Rather than getting caught in a 70 vs 80 vs 90% vaccine efficacy debate, it is more important to ensure global rollout at scale and low cost. All approved vaccines are proven to show that people don’t get a terrible bout of the Covid infection. Dr Adrian Hill who helped develop Oxford University vaccine said that the vaccine has an 80% efficacy if administered at a gap of three months between the two doses and is more efficacious with a longer gap than with the 28 day gap originally which was originally proposed. Oxford University vaccine has a 70%+ efficacy after one month according to scientists and if second dose is taken after three months efficacy increases to 90%+.

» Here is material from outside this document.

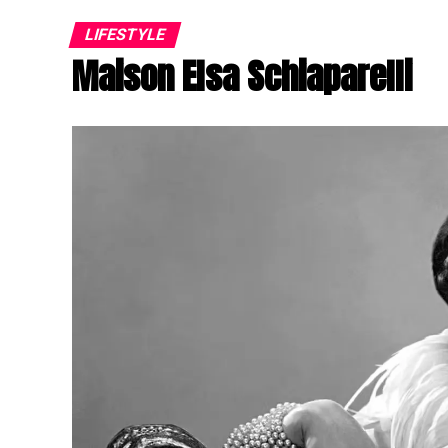
LIFESTYLE
Maison Elsa Schiaparelli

The efficacy of the vaccine to a large extent depends on the gap between the doses. Those injected with the vaccine should start developing anti-bodies in 15 days time. Indian vaccine makers under a single umbrella have written to the Union Government requesting that the govt to give them immunity too – from any potential lawsuits during the pandemic period. This is because, those who take the vaccines will panic if there are minor side-effects with the Covid Vaccines, just like the other vaccinations in the past. But in the trials of Covid Vaccines by Pfizer, AstraZeneca, Moderna abroad, and by Serum Institute of India and Bharat Biotech, no major side effects have been reported. Wherever, said and done, India has climbed a mountain and with 50 million vials in
stock, Serum India can quickly move Covishield across the country. With Covaxin following suit in a week or two, the first round of priority group should get their shots.